Forgotten Treasure: The Croaking Fane
If demonic amphibians are your thing (and you know they are), then DCC #77: The Croaking Fane is a must have adventure for your collection. In this level 3 module by Michael Curtis, the followers of the amphibian god Schaphigroadaz have mysteriously vanished, leaving their temples in the swamp empty. The adventurers travel through muck and mire to explore one such temple, determined to see what treasures the cultists have left behind. Though there are no priests left, it does not mean the fane is unprotected…
The first thing you need to know about this adventure is that “fane” is a real word. It’s a late Middle English word meaning a temple or shrine. The second thing you need to know is that if detailed descriptions of toads, snakes, and other creepy-crawly swamp creatures freak you out, you may want to skip this one. The Croaking Fane has some of the best boxed text in the entire DCC RPG line.

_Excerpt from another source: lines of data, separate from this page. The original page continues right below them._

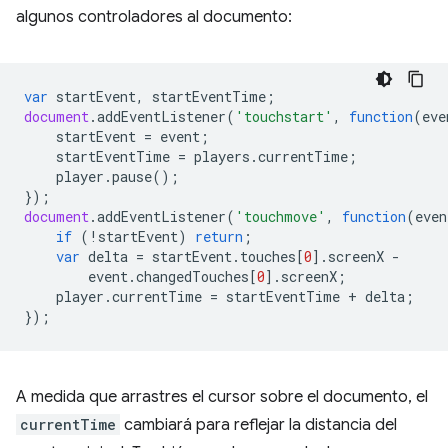
algunos controladores al documento:
var
startEvent
,
startEventTime
;
document
.
addEventListener
(
'touchstart'
,
function
(
eve
startEvent
=
event
;
startEventTime
=
players
.
currentTime
;
player
.
pause
();
});
document
.
addEventListener
(
'touchmove'
,
function
(
even
if
(
!
startEvent
)
return
;
var
delta
=
startEvent
.
touches
[
0
].
screenX
-
event
.
changedTouches
[
0
].
screenX
;
player
.
currentTime
=
startEventTime
+
delta
;
});
A medida que arrastres el cursor sobre el documento, el
currentTime
cambiará para reflejar la distancia del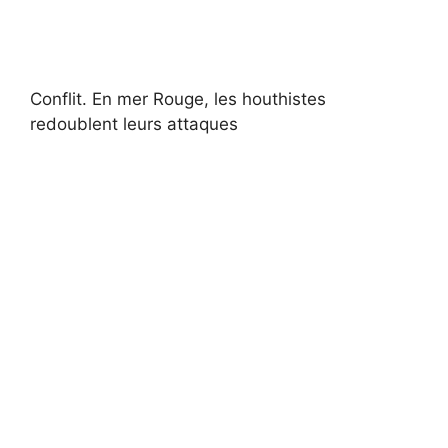
Conflit.
En mer Rouge, les houthistes
redoublent leurs attaques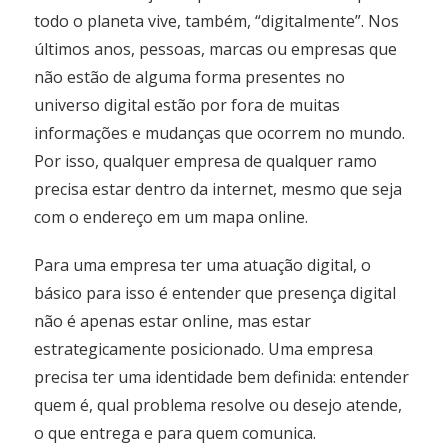
todo o planeta vive, também, “digitalmente”. Nos
últimos anos, pessoas, marcas ou empresas que
não estão de alguma forma presentes no
universo digital estão por fora de muitas
informações e mudanças que ocorrem no mundo.
Por isso, qualquer empresa de qualquer ramo
precisa estar dentro da internet, mesmo que seja
com o endereço em um mapa online.
Para uma empresa ter uma atuação digital, o
básico para isso é entender que presença digital
não é apenas estar online, mas estar
estrategicamente posicionado. Uma empresa
precisa ter uma identidade bem definida: entender
quem é, qual problema resolve ou desejo atende,
o que entrega e para quem comunica.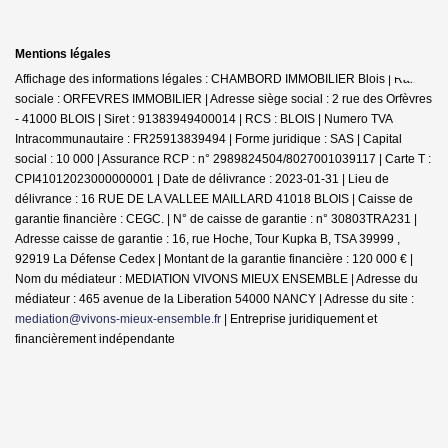
Mentions légales
Affichage des informations légales : CHAMBORD IMMOBILIER Blois | Raison
sociale : ORFEVRES IMMOBILIER | Adresse siège social : 2 rue des Orfèvres
- 41000 BLOIS | Siret : 91383949400014 | RCS : BLOIS | Numero TVA
Intracommunautaire : FR25913839494 | Forme juridique : SAS | Capital
social : 10 000 | Assurance RCP : n° 2989824504/8027001039117 |
Carte T :
CPI41012023000000001 | Date de délivrance : 2023-01-31 | Lieu de
délivrance : 16 RUE DE LA VALLEE MAILLARD 41018 BLOIS | Caisse de
garantie financière : CEGC. | N° de caisse de garantie : n° 30803TRA231 |
Adresse caisse de garantie : 16, rue Hoche, Tour Kupka B, TSA 39999 ,
92919 La Défense Cedex | Montant de la garantie financière : 120 000 € |
Nom du médiateur : MEDIATION VIVONS MIEUX ENSEMBLE | Adresse du
médiateur : 465 avenue de la Liberation 54000 NANCY | Adresse du site :
mediation@vivons-mieux-ensemble.fr
|
Entreprise juridiquement et
financièrement indépendante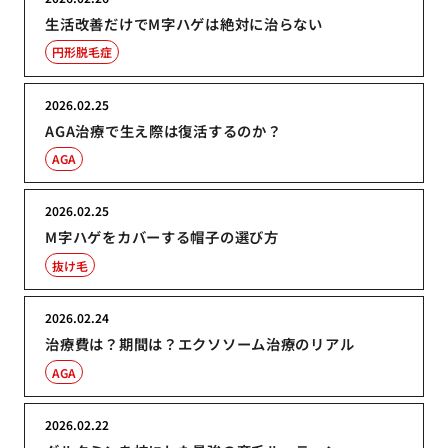
生活改善だけでM字ハゲは絶対に治らない
円形脱毛症
2026.02.25
AGA治療で生え際は復活するのか？
AGA
2026.02.25
M字ハゲをカバーする帽子の選び方
抜け毛
2026.02.24
治療費は？期間は？エクソソーム治療のリアル
AGA
2026.02.22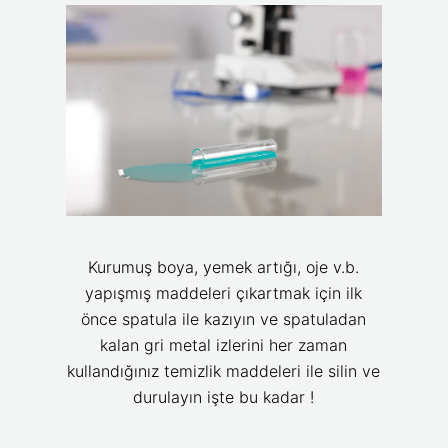
Kurumuş boya, yemek artığı, oje v.b.
yapışmış maddeleri çıkartmak için ilk
önce spatula ile kazıyın ve spatuladan
kalan gri metal izlerini her zaman
kullandığınız temizlik maddeleri ile silin ve
durulayın işte bu kadar !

“Without giving away too much, the toad cavern is my absolute favorite,” Michael says. “I’m not even squeamish when it comes to animals like snakes, frogs, lizard, etc., but this one gives me the willies when I picture it in my head. I think I would be physically nauseated if I ever saw that room for myself. I’m also pretty proud of the boxed text description for that encounter. After I’ve made certain that the written descriptions in an adventure work during playtests, I seldom bother with reading them verbatim whenever I run the adventure again. This is one piece of boxed text I always recite, however, because I think it’s the perfect mix of Gygaxian purple prose and Curtis’ sensibilities.”
The Croaking Fane was originally written for classic D&D as a tribute to Dave Arneson and his original Blackmoor adventure “The Temple of the Frog“. It was originally released as a free download titled The Fane of St. Toad. Though the Temple of the Frog is the main influence, The Croaking Fane has some distinct Appendix N influences as well.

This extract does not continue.